Shakespeare’s lovely lines from A Midsummer Night's Dream still resonate:
As imagination bodies forth
The forms of things unknown, the
poet’s pen
Turns them to shapes, and gives to airy nothing
A local habitation and a name.
Shakespeare associates the imagination with “the lunatic, the lover, and the poet,” and we still tend to think of it as having a vaguely irrational, ephemeral (“airy nothing”), even slightly dangerous quality—good (even in excess) in writers and artists, but not in scientists, for whom supposedly hard-headed reason rules.
Great scientists have in fact always celebrated the imagination. “The gift of imagination has meant more to me than my talent for absorbing absolute knowledge,” Einstein observed. Francis Crick wrote that “The most important requirements in theoretical work are a combination of accurate thinking and imaginative ideas.” Yet in this age still mesmerized by the idea of the two cultures, imagination continues to be primarily identified with the arts.
Turner (who will enjoy his first major exhibition in the US in over forty years this June) fortunately had no qualms about letting his extraordinary imagination be inspired not just by nature but by science as well. Friend of John Herschel, Charles Babbage, Humphrey Davy, and Michael Faraday, he kept abreast of scientific advances, and in the case of Faraday, successfully incorporated into his late paintings the profound metaphysical shift electromagnetism would gradually bring about in our conception of reality.

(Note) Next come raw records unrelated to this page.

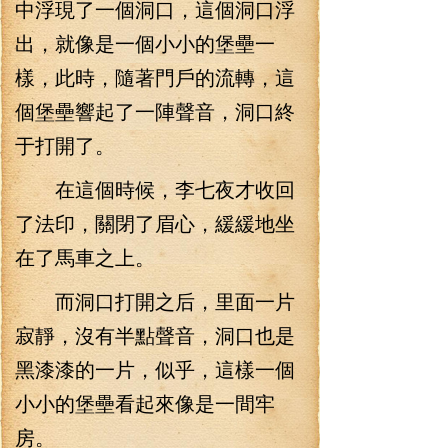
中浮現了一個洞口，這個洞口浮
出，就像是一個小小的堡壘一
樣，此時，隨著門戶的流轉，這
個堡壘響起了一陣聲音，洞口終
于打開了。
在這個時候，李七夜才收回
了法印，關閉了眉心，緩緩地坐
在了馬車之上。
而洞口打開之后，里面一片
寂靜，沒有半點聲音，洞口也是
黑漆漆的一片，似乎，這樣一個
小小的堡壘看起來像是一間牢
房。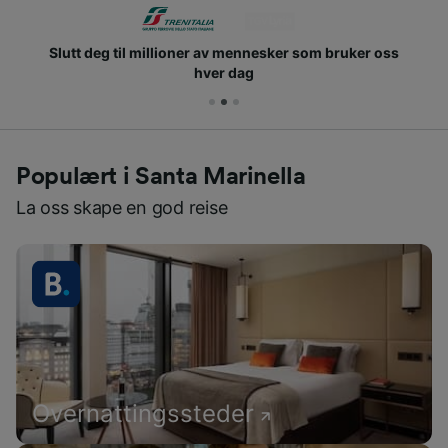
Slutt deg til millioner av mennesker som bruker oss
hver dag
Populært i Santa Marinella
La oss skape en god reise
Overnattingssteder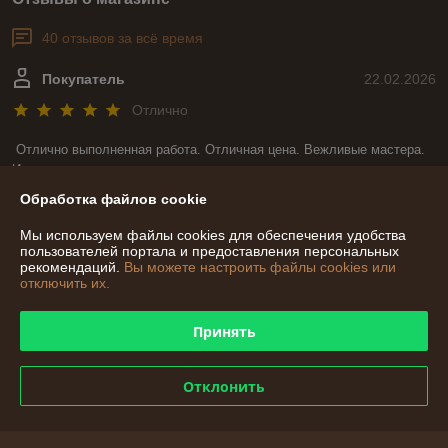
40 отзывов за всё время
Покупатель
22.02.2026
Отлично
Отлично выполненная работа. Отличная цена. Вежливые мастера. 
И что не мало важно, при изготовлении моего заказа мастера всегда 
были на связи и уточняли все детали. Большое спасибо за такую 
Обработка файлов cookie
красоту.
Мы используем файлы cookies для обеспечения удобства
Сделка подтверждена через корзину
пользователей портала и предоставления персональных
рекомендаций.
Вы можете настроить файлы cookies или
отключить их.
Покупатель
14.02.2026
Принять
Отлично
Заказывала садовые качели к дню рождения своей мамы. Хочу 
Отклонить
поблагодарить мастеров за быстро выполненный заказ. Качели 
очень понравились, очень качественно и красиво. Буду вас 
рекомендовать своим знакомым. Большое спасибо!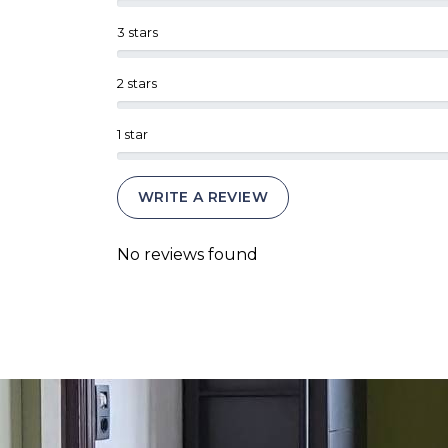
3 stars
2 stars
1 star
WRITE A REVIEW
No reviews found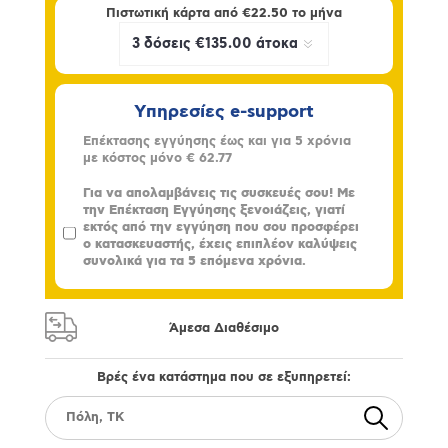
Πιστωτική κάρτα από
€22.50
το μήνα
Υπηρεσίες e-support
Επέκτασης εγγύησης έως και για 5 χρόνια
με κόστος μόνο
€ 62.77
Για να απολαμβάνεις τις συσκευές σου! Με
την Επέκταση Εγγύησης ξενοιάζεις, γιατί
εκτός από την εγγύηση που σου προσφέρει
ο κατασκευαστής, έχεις επιπλέον καλύψεις
συνολικά για τα 5 επόμενα χρόνια.
Άμεσα Διαθέσιμο
Βρές ένα κατάστημα που σε εξυπηρετεί: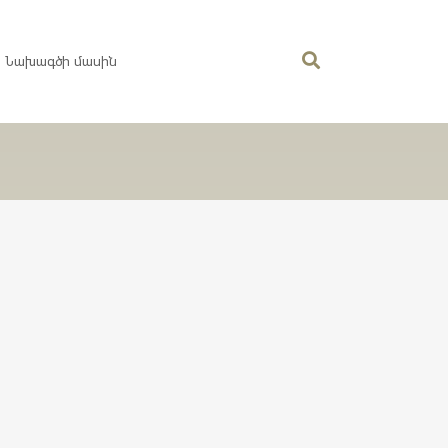
Նախագծի մասին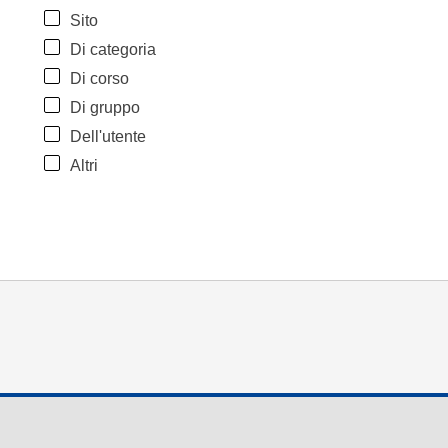
Sito
Di categoria
Di corso
Di gruppo
Dell'utente
Altri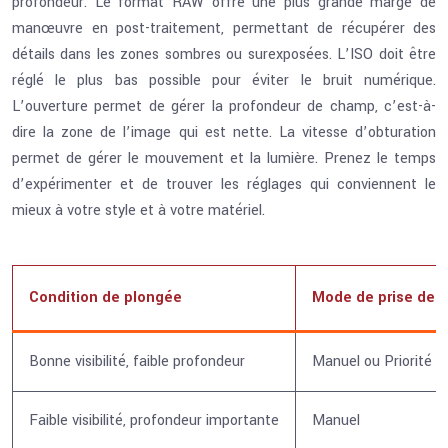
profondeur. Le format RAW offre une plus grande marge de
manœuvre en post-traitement, permettant de récupérer des
détails dans les zones sombres ou surexposées. L’ISO doit être
réglé le plus bas possible pour éviter le bruit numérique.
L’ouverture permet de gérer la profondeur de champ, c’est-à-
dire la zone de l’image qui est nette. La vitesse d’obturation
permet de gérer le mouvement et la lumière. Prenez le temps
d’expérimenter et de trouver les réglages qui conviennent le
mieux à votre style et à votre matériel.
Condition de plongée
Mode de prise de 
Bonne visibilité, faible profondeur
Manuel ou Priorité o
Faible visibilité, profondeur importante
Manuel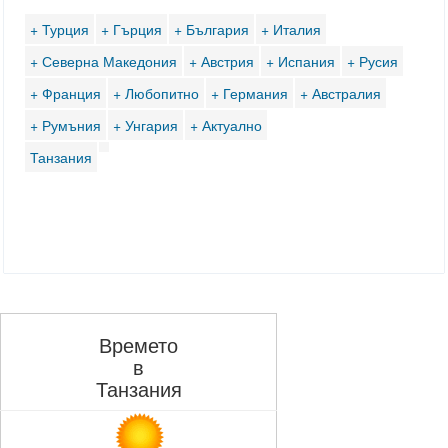
+ Турция
+ Гърция
+ България
+ Италия
+ Северна Македония
+ Австрия
+ Испания
+ Русия
+ Франция
+ Любопитно
+ Германия
+ Австралия
+ Румъния
+ Унгария
+ Актуално
Танзания
Времето
в
Танзания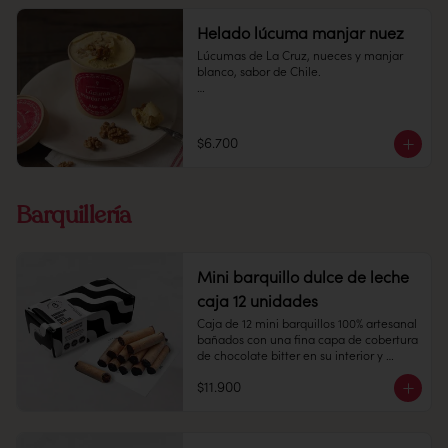
Helado lúcuma manjar nuez
Lúcumas de La Cruz, nueces y manjar 
blanco, sabor de Chile.

Pote 16 oz

Conservación: Mantener congelado a 
$6.700
-18 °C.
Barquillería
Mini barquillo dulce de leche
caja 12 unidades
Caja de 12 mini barquillos 100% artesanal 
bañados con una fina capa de cobertura 
de chocolate bitter en su interior y 
relleno de dulce de leche caramelizado.

$11.900
Contiene gluten, soya y leche.

Elaborado en líneas que también 
procesan huevo, almendra y nueces.
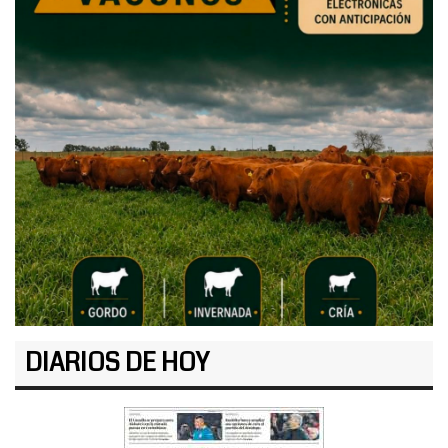
DIARIOS DE HOY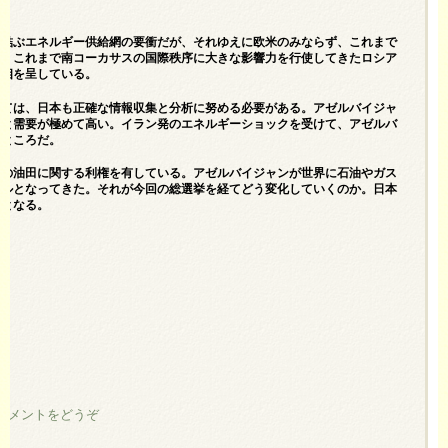
を結ぶエネルギー供給網の要衝だが、それゆえに欧米のみならず、これまで
て、これまで南コーカサスの国際秩序に大きな影響力を行使してきたロシア
様相を呈している。
しては、日本も正確な情報収集と分析に努める必要がある。アゼルバイジャ
もと需要が極めて高い。イラン発のエネルギーショックを受けて、アゼルバ
るところだ。
ンの油田に関する利権を有している。アゼルバイジャンが世界に石油やガス
ドルとなってきた。それが今回の総選挙を経てどう変化していくのか。日本
点となる。
コメントをどうぞ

You’d think we’d at least nurture imaginative ability at school, but one of Elizabeth’s teachers told me that, far from stimulating the imagination educationally, we’re killing it. Fortunately, Elizabeth’s is still wonderfully alive, one reason why Smart World is dedicated to her.
Happy Birthday, Lizzie!
It's not germane to your post, but April 12, 1550 is the birth date of the real author, Edward de Vere, 17th Earl of Oxford.